According to Yanlan Liu, a Ph.D student in the Nicholas School of the Environment, explained the conditions that lead to fires like the ones that have attacked California.

“For a fire to initiate and propagate across a large region it has to have several conditions," Liu said. "One is low water content in the forest, low air moisture and also enough open area. For Duke Forest there are two things: one is that it is pretty wet during most of the year and the canopy is closed so it does not have much open area for fire to burn."

Unlike Duke with its dense forest, California is home to an arid climate and massive open grasslands that are subject to high winds—the perfect environment for wildfires.

For the many Duke students who hail from the Golden State, news about the current series of wildfires may seem familiar. These frequent wildfires have become an anticipated aspect of everyday life in California.

First-year Joel Kim is one of many Californian Duke students who has witnessed the progression of a California wildfire.

“The house down the street from me burned all the way to the ground while I was evacuating... the fire got very close and I was afraid that my house would also burn down,” he said. “Luckily, the firefighters stopped it before it could.”

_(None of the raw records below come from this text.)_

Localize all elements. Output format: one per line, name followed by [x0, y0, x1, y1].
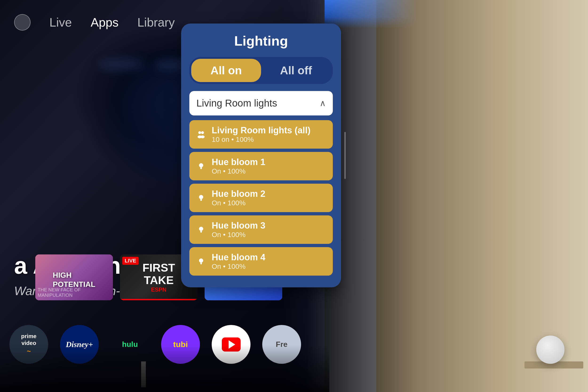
svg-point-7	[199, 195, 203, 199]
living-room-dropdown[interactable]: Living Room lights ∧	[189, 91, 333, 116]
app-tubi[interactable]: tubi	[161, 325, 200, 364]
chevron-up-icon: ∧	[320, 98, 326, 108]
decorative-orb	[536, 336, 564, 364]
app-hulu[interactable]: hulu	[110, 325, 149, 364]
dropdown-label: Living Room lights	[196, 98, 277, 109]
app-youtube[interactable]	[212, 325, 250, 364]
tv-stand	[141, 362, 146, 387]
scroll-indicator	[344, 132, 346, 179]
app-disney-plus[interactable]: Disney+	[60, 325, 99, 364]
light-info-bloom1: Hue bloom 1 On • 100%	[212, 157, 265, 175]
app-icons-row: primevideo ~ Disney+ hulu tubi Fre	[0, 325, 329, 364]
bulb-icon-1	[195, 160, 207, 172]
prime-video-label: primevideo ~	[21, 333, 36, 356]
light-item-bloom3[interactable]: Hue bloom 3 On • 100%	[189, 216, 333, 244]
svg-point-1	[201, 131, 204, 134]
light-info-bloom2: Hue bloom 2 On • 100%	[212, 189, 265, 207]
lighting-panel-title: Lighting	[189, 33, 333, 49]
svg-point-3	[200, 136, 204, 138]
lighting-panel: Lighting All on All off Living Room ligh…	[181, 24, 341, 287]
svg-point-10	[199, 227, 203, 231]
nav-live[interactable]: Live	[50, 15, 72, 30]
youtube-icon	[222, 338, 240, 352]
bulb-icon-2	[195, 192, 207, 204]
light-status-bloom3: On • 100%	[212, 231, 265, 239]
svg-rect-9	[200, 200, 202, 201]
light-name-bloom3: Hue bloom 3	[212, 220, 265, 231]
light-status-all: 10 on • 100%	[212, 136, 310, 144]
light-name-bloom1: Hue bloom 1	[212, 157, 265, 167]
light-name-all: Living Room lights (all)	[212, 125, 310, 136]
tubi-label: tubi	[173, 340, 188, 349]
svg-rect-8	[200, 199, 202, 200]
nav-library[interactable]: Library	[137, 15, 175, 30]
light-item-bloom1[interactable]: Hue bloom 1 On • 100%	[189, 152, 333, 180]
toggle-container: All on All off	[189, 57, 333, 84]
all-on-button[interactable]: All on	[191, 59, 261, 82]
thumbnail-high-potential[interactable]: HIGHPOTENTIAL THE NEW FACE OF MANIPULATI…	[35, 254, 113, 300]
light-item-bloom2[interactable]: Hue bloom 2 On • 100%	[189, 184, 333, 212]
app-prime-video[interactable]: primevideo ~	[10, 325, 48, 364]
svg-point-4	[199, 163, 203, 168]
light-info-all: Living Room lights (all) 10 on • 100%	[212, 125, 310, 144]
svg-rect-11	[200, 231, 202, 232]
fre-label: Fre	[276, 340, 288, 349]
group-icon	[195, 129, 207, 140]
app-fre[interactable]: Fre	[262, 325, 301, 364]
all-off-button[interactable]: All off	[261, 59, 331, 82]
light-item-all[interactable]: Living Room lights (all) 10 on • 100%	[189, 120, 333, 148]
home-button[interactable]	[14, 14, 30, 30]
svg-point-0	[198, 131, 201, 134]
light-name-bloom4: Hue bloom 4	[212, 252, 265, 262]
first-take-title: FIRSTTAKE	[142, 262, 175, 287]
disney-plus-label: Disney+	[66, 340, 93, 349]
light-info-bloom3: Hue bloom 3 On • 100%	[212, 220, 265, 239]
bulb-icon-3	[195, 224, 207, 236]
light-status-bloom2: On • 100%	[212, 199, 265, 207]
nav-apps[interactable]: Apps	[90, 15, 118, 30]
espn-label: ESPN	[151, 286, 166, 293]
svg-point-13	[199, 258, 203, 263]
light-status-bloom4: On • 100%	[212, 262, 265, 270]
live-badge: LIVE	[122, 257, 138, 265]
light-item-bloom4[interactable]: Hue bloom 4 On • 100%	[189, 247, 333, 276]
svg-rect-12	[200, 232, 202, 232]
lights-list: Living Room lights (all) 10 on • 100% Hu…	[189, 120, 333, 276]
svg-rect-14	[200, 263, 202, 264]
bulb-icon-4	[195, 256, 207, 267]
svg-rect-15	[200, 264, 202, 264]
hulu-label: hulu	[122, 340, 138, 349]
svg-rect-6	[200, 168, 202, 169]
play-triangle	[228, 340, 235, 349]
light-info-bloom4: Hue bloom 4 On • 100%	[212, 252, 265, 270]
light-status-bloom1: On • 100%	[212, 167, 265, 175]
svg-rect-5	[200, 168, 202, 168]
light-name-bloom2: Hue bloom 2	[212, 189, 265, 199]
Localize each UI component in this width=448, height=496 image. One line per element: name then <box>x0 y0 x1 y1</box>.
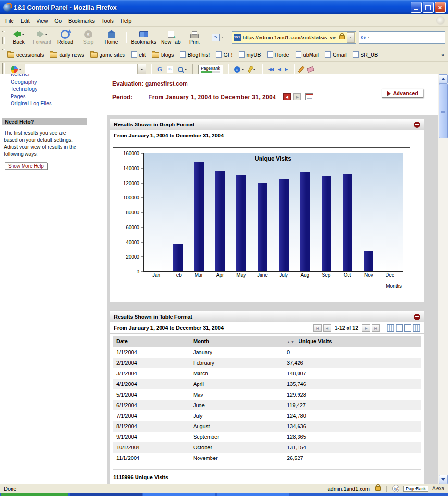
menu-item-bookmarks[interactable]: Bookmarks <box>65 16 98 25</box>
bookmark-occasionals[interactable]: occasionals <box>7 51 44 58</box>
period-next-button[interactable]: ▶ <box>293 93 301 100</box>
menu-item-help[interactable]: Help <box>117 16 135 25</box>
table-view-icon[interactable] <box>413 324 420 332</box>
menu-item-edit[interactable]: Edit <box>17 16 33 25</box>
scroll-up-button[interactable] <box>439 74 448 84</box>
google-home-button[interactable]: G <box>156 64 163 74</box>
page-info-button[interactable]: i <box>233 65 246 74</box>
toolbar-grip[interactable] <box>2 63 5 75</box>
bookmark-blogs[interactable]: blogs <box>152 51 174 58</box>
taskbar-button[interactable] <box>70 493 142 496</box>
sidebar-item-original-log-files[interactable]: Original Log Files <box>0 100 107 107</box>
table-view-icon[interactable] <box>387 324 394 332</box>
highlight-button[interactable] <box>248 65 257 74</box>
new-tab-button[interactable]: New Tab <box>159 29 183 46</box>
search-site-button[interactable] <box>165 65 174 74</box>
combo-dropdown-button[interactable] <box>137 64 146 74</box>
forward-dropdown-icon[interactable] <box>45 34 48 35</box>
search-input[interactable] <box>372 32 443 43</box>
table-view-icon[interactable] <box>404 324 411 332</box>
titlebar[interactable]: 1&1 Control Panel - Mozilla Firefox × <box>0 0 448 14</box>
scrollbar-thumb[interactable] <box>439 84 448 138</box>
at-icon[interactable]: @ <box>392 485 399 492</box>
bookmarks-button[interactable]: Bookmarks <box>129 29 159 46</box>
reload-button[interactable]: Reload <box>54 29 77 46</box>
bookmark-horde[interactable]: Horde <box>267 51 289 58</box>
taskbar-button[interactable] <box>217 493 289 496</box>
clear-button[interactable] <box>306 66 315 73</box>
bookmark-gf[interactable]: GF! <box>216 51 232 58</box>
home-button[interactable]: Home <box>100 29 123 46</box>
table-view-icon[interactable] <box>396 324 403 332</box>
url-bar[interactable]: 1&1 https://admin.1and1.com/xml/stats/s_… <box>232 31 356 44</box>
sort-desc-icon[interactable]: ▼ <box>291 340 295 344</box>
sidebar-item-technology[interactable]: Technology <box>0 86 107 93</box>
search-web-button[interactable] <box>176 66 188 73</box>
calendar-icon[interactable] <box>305 93 313 100</box>
bookmark-blogthis[interactable]: BlogThis! <box>180 51 210 58</box>
sidebar-item-pages[interactable]: Pages <box>0 93 107 100</box>
maximize-button[interactable] <box>423 2 434 13</box>
scroll-down-button[interactable] <box>439 475 448 484</box>
next-page-button[interactable]: ▶ <box>362 324 370 332</box>
extension-button[interactable]: ↷ <box>206 32 229 43</box>
bookmarks-overflow-button[interactable]: » <box>439 52 446 58</box>
bookmark-gmail[interactable]: Gmail <box>325 51 347 58</box>
sort-asc-icon[interactable]: ▲ <box>287 340 291 344</box>
taskbar-button[interactable] <box>1 493 68 496</box>
taskbar-button[interactable] <box>143 493 215 496</box>
statusbar-pagerank[interactable]: PageRank <box>403 486 428 492</box>
period-prev-button[interactable]: ◀ <box>283 93 291 100</box>
table-cell: 119,427 <box>284 400 421 410</box>
back-button[interactable]: Back <box>7 29 30 46</box>
table-cell: 0 <box>284 347 421 358</box>
back-dropdown-icon[interactable] <box>22 34 25 35</box>
pagerank-meter[interactable]: PageRank <box>198 65 223 74</box>
minimize-button[interactable] <box>411 2 422 13</box>
collapse-graph-button[interactable] <box>414 122 420 128</box>
menu-item-view[interactable]: View <box>33 16 51 25</box>
double-back-result-button[interactable]: ◀◀ <box>267 66 274 73</box>
toolbar-menu-button[interactable] <box>9 65 23 74</box>
menu-item-tools[interactable]: Tools <box>98 16 117 25</box>
x-tick-label: Sep <box>315 273 336 278</box>
x-tick-label: Nov <box>358 273 379 278</box>
collapse-table-button[interactable] <box>414 314 420 320</box>
column-header-unique-visits[interactable]: ▲▼ Unique Visits <box>284 336 421 347</box>
bookmark-myub[interactable]: myUB <box>239 51 261 58</box>
toolbar-search-combo[interactable] <box>25 64 146 75</box>
last-page-button[interactable]: ▶| <box>372 324 380 332</box>
sidebar-item-geography[interactable]: Geography <box>0 78 107 86</box>
print-button[interactable]: Print <box>183 29 206 46</box>
column-header-date[interactable]: Date <box>113 336 190 347</box>
column-header-month[interactable]: Month <box>190 336 284 347</box>
close-button[interactable]: × <box>435 2 446 13</box>
stop-button[interactable]: × Stop <box>77 29 100 46</box>
bookmark-game-sites[interactable]: game sites <box>90 51 125 58</box>
vertical-scrollbar[interactable] <box>438 74 448 484</box>
advanced-button[interactable]: Advanced <box>382 89 423 98</box>
forward-button[interactable]: Forward <box>30 29 54 46</box>
menu-item-go[interactable]: Go <box>51 16 65 25</box>
bookmark-ubmail[interactable]: ubMail <box>296 51 319 58</box>
bookmark-sr-ub[interactable]: SR_UB <box>353 51 378 58</box>
search-box[interactable]: G <box>359 31 445 44</box>
prev-page-button[interactable]: ◀ <box>323 324 331 332</box>
menu-item-file[interactable]: File <box>2 16 17 25</box>
url-text[interactable]: https://admin.1and1.com/xml/stats/s_vis <box>243 35 337 40</box>
toolbar-grip[interactable] <box>2 49 5 61</box>
statusbar-lock-icon[interactable] <box>375 486 381 491</box>
url-dropdown-button[interactable] <box>347 32 355 43</box>
extension-dropdown-icon[interactable] <box>221 37 224 38</box>
search-engine-dropdown-icon[interactable] <box>367 37 370 38</box>
show-more-help-button[interactable]: Show More Help <box>5 162 47 170</box>
bookmark-elit[interactable]: elit <box>131 51 146 58</box>
next-result-button[interactable]: ▶ <box>284 66 289 73</box>
autofill-button[interactable] <box>299 65 304 74</box>
toolbar-grip[interactable] <box>2 31 5 44</box>
sidebar-item-referrer[interactable]: Referrer <box>0 74 107 78</box>
back-result-button[interactable]: ◀ <box>276 66 282 73</box>
first-page-button[interactable]: |◀ <box>313 324 322 332</box>
statusbar-alexa[interactable]: Alexa <box>432 486 444 491</box>
bookmark-daily-news[interactable]: daily news <box>50 51 84 58</box>
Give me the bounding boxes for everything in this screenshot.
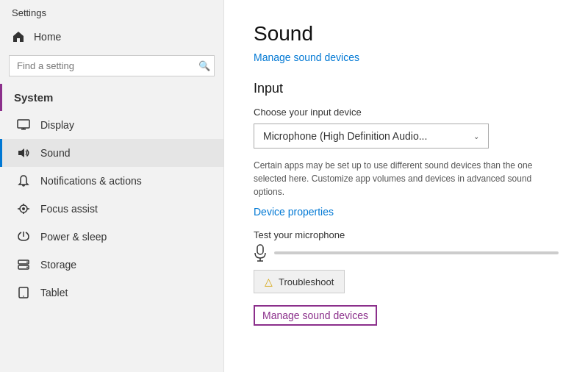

Fighting the current series of wildfires, such as Camp Fire in Butte County and the Woolsey Fire in Los Angeles and Ventura Counties, is proving to be a substantial challenge for firefighters due to windy conditions and rapid spread through dry vegetation. Authorities in California have announced the current containment of Camp Fire to be at forty percent, with the death toll still rising. 

Grayson Real, a first-year from Orange County, Calif., recounted that she was forced to evacuate due to a canyon fire last October.

“I recognized a house near mine was burning down and I began to panic," Real said. "I called my parents who weren’t home at the time to tell them the smoke was growing ominous and black. The air was thin and my eyes began to burn... All the pictures, clothes, moments that my mom had kept for years were going to be obliterated."